**WORK TASK:**
Line by line, retype the data exactly as it is given.

**Dataset entries:**
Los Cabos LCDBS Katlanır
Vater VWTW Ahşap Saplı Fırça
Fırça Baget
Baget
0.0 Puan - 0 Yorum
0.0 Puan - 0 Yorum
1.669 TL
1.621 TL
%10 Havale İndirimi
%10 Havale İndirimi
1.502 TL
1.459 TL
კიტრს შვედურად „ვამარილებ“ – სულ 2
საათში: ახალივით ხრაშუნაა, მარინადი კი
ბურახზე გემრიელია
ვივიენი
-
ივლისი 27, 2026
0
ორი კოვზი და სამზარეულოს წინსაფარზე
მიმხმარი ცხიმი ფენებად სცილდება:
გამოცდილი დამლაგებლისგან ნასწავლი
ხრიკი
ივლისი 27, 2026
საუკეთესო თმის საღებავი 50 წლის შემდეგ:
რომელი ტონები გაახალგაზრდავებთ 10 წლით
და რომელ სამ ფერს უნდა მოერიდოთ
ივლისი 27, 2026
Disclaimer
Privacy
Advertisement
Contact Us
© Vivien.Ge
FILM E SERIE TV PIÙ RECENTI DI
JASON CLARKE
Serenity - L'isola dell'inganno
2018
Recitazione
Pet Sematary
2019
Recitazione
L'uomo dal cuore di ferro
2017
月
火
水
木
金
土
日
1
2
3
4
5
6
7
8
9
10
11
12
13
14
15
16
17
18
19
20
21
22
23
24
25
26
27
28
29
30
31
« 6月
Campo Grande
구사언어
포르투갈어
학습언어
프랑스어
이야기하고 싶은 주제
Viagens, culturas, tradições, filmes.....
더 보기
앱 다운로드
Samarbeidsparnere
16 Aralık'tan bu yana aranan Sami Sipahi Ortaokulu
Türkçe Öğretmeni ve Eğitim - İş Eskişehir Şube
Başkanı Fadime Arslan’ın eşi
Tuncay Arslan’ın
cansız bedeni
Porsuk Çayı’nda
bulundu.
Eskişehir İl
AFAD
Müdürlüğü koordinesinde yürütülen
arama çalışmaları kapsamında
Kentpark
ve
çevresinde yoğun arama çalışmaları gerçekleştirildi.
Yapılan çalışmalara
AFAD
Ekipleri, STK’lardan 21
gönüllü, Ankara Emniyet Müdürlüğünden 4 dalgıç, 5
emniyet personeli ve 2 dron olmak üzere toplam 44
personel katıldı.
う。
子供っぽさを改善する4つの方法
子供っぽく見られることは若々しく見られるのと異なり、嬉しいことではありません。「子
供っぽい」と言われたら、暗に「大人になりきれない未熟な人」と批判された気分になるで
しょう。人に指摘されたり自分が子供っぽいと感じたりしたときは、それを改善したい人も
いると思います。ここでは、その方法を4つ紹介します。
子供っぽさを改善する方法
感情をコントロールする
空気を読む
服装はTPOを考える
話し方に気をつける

**YOUR SOLUTION:**
Los Cabos LCDBS Katlanır
Vater VWTW Ahşap Saplı Fırça
Fırça Baget
Baget
0.0 Puan - 0 Yorum
0.0 Puan - 0 Yorum
1.669 TL
1.621 TL
%10 Havale İndirimi
%10 Havale İndirimi
1.502 TL
1.459 TL
კიტრს შვედურად „ვამარილებ“ – სულ 2
საათში: ახალივით ხრაშუნაა, მარინადი კი
ბურახზე გემრიელია
ვივიენი
-
ივლისი 27, 2026
0
ორი კოვზი და სამზარეულოს წინსაფარზე
მიმხმარი ცხიმი ფენებად სცილდება:
გამოცდილი დამლაგებლისგან ნასწავლი
ხრიკი
ივლისი 27, 2026
საუკეთესო თმის საღებავი 50 წლის შემდეგ:
რომელი ტონები გაახალგაზრდავებთ 10 წლით
და რომელ სამ ფერს უნდა მოერიდოთ
ივლისი 27, 2026
Disclaimer
Privacy
Advertisement
Contact Us
© Vivien.Ge
FILM E SERIE TV PIÙ RECENTI DI
JASON CLARKE
Serenity - L'isola dell'inganno
2018
Recitazione
Pet Sematary
2019
Recitazione
L'uomo dal cuore di ferro
2017
月
火
水
木
金
土
日
1
2
3
4
5
6
7
8
9
10
11
12
13
14
15
16
17
18
19
20
21
22
23
24
25
26
27
28
29
30
31
« 6月
Campo Grande
구사언어
포르투갈어
학습언어
프랑스어
이야기하고 싶은 주제
Viagens, culturas, tradições, filmes.....
더 보기
앱 다운로드
Samarbeidsparnere
16 Aralık'tan bu yana aranan Sami Sipahi Ortaokulu
Türkçe Öğretmeni ve Eğitim - İş Eskişehir Şube
Başkanı Fadime Arslan’ın eşi
Tuncay Arslan’ın
cansız bedeni
Porsuk Çayı’nda
bulundu.
Eskişehir İl
AFAD
Müdürlüğü koordinesinde yürütülen
arama çalışmaları kapsamında
Kentpark
ve
çevresinde yoğun arama çalışmaları gerçekleştirildi.
Yapılan çalışmalara
AFAD
Ekipleri, STK’lardan 21
gönüllü, Ankara Emniyet Müdürlüğünden 4 dalgıç, 5
emniyet personeli ve 2 dron olmak üzere toplam 44
personel katıldı.
う。
子供っぽさを改善する4つの方法
子供っぽく見られることは若々しく見られるのと異なり、嬉しいことではありません。「子
供っぽい」と言われたら、暗に「大人になりきれない未熟な人」と批判された気分になるで
しょう。人に指摘されたり自分が子供っぽいと感じたりしたときは、それを改善したい人も
いると思います。ここでは、その方法を4つ紹介します。
子供っぽさを改善する方法
感情をコントロールする
空気を読む
服装はTPOを考える
話し方に気をつける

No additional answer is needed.